• What the task requires: Go through the data and copy each line where the string "Муниципальные" appears.

───── Material for the task

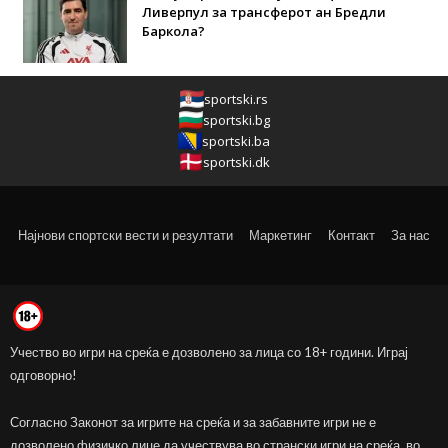
Ливерпул за трансферот ан Бредли
Баркола?
sportski.rs
sportski.bg
sportski.ba
sportski.dk
Најнови спортски вести и резултати
Маркетинг
Контакт
За нас
Учество во игри на среќа е дозволено за лица со 18+ години. Играј
одговорно!
Согласно Законот за игрите на среќа и за забавните игри не е
дозволено физичко лице да учествува во странски игри на среќа, во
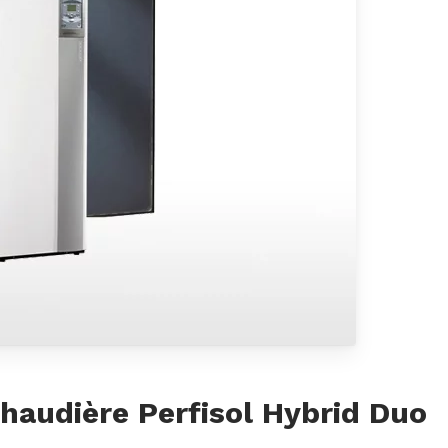
chaudière Perfisol Hybrid Duo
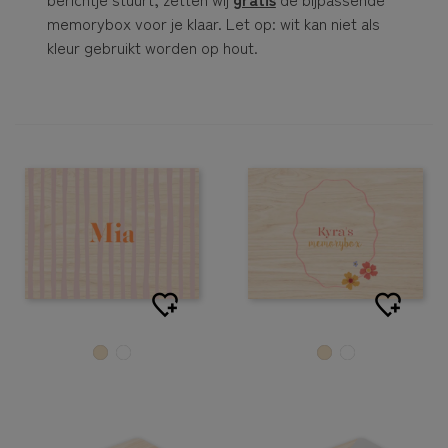
memorybox voor je klaar. Let op: wit kan niet als
kleur gebruikt worden op hout.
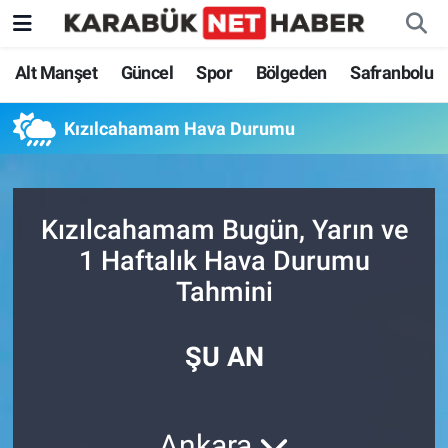
Alt Manşet
Güncel
Spor
Bölgeden
Safranbolu
Kızılcahamam Hava Durumu
Kızılcahamam Bugün, Yarın ve
1 Haftalık Hava Durumu
Tahmini
ŞU AN
Ankara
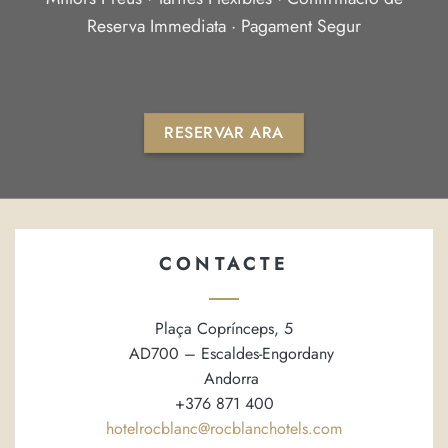
Reserva Immediata ·
Pagament Segur
RESERVAR ARA
CONTACTE
Plaça Coprínceps, 5
AD700 – Escaldes-Engordany
Andorra
+376 871 400
hotelrocblanc@rocblanchotels.com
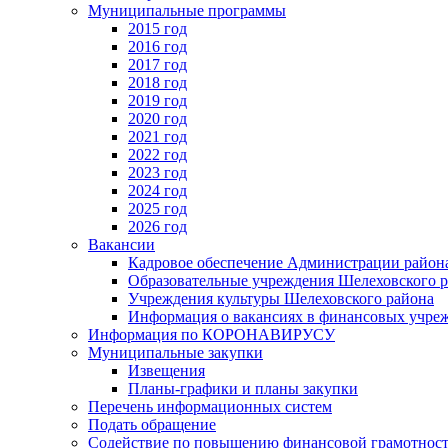
Муниципальные программы
2015 год
2016 год
2017 год
2018 год
2019 год
2020 год
2021 год
2022 год
2023 год
2024 год
2025 год
2026 год
Вакансии
Кадровое обеспечение Администрации район
Образовательные учреждения Шелеховского 
Учреждения культуры Шелеховского района
Информация о вакансиях в финансовых учре
Информация по КОРОНАВИРУСУ
Муниципальные закупки
Извещения
Планы-графики и планы закупки
Перечень информационных систем
Подать обращение
Содействие по повышению финансовой грамотност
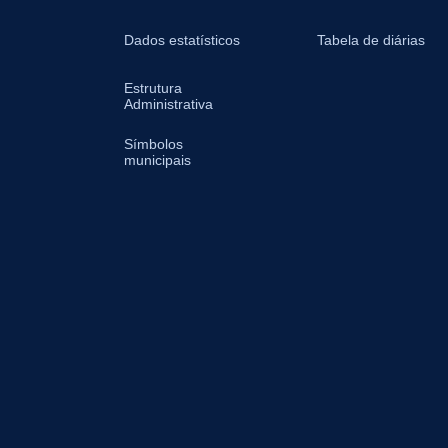
Dados estatísticos
Tabela de diárias
Estrutura
Administrativa
Símbolos
municipais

──────────

• Answer to the problem:
Муниципальные программы
Муниципальные закупки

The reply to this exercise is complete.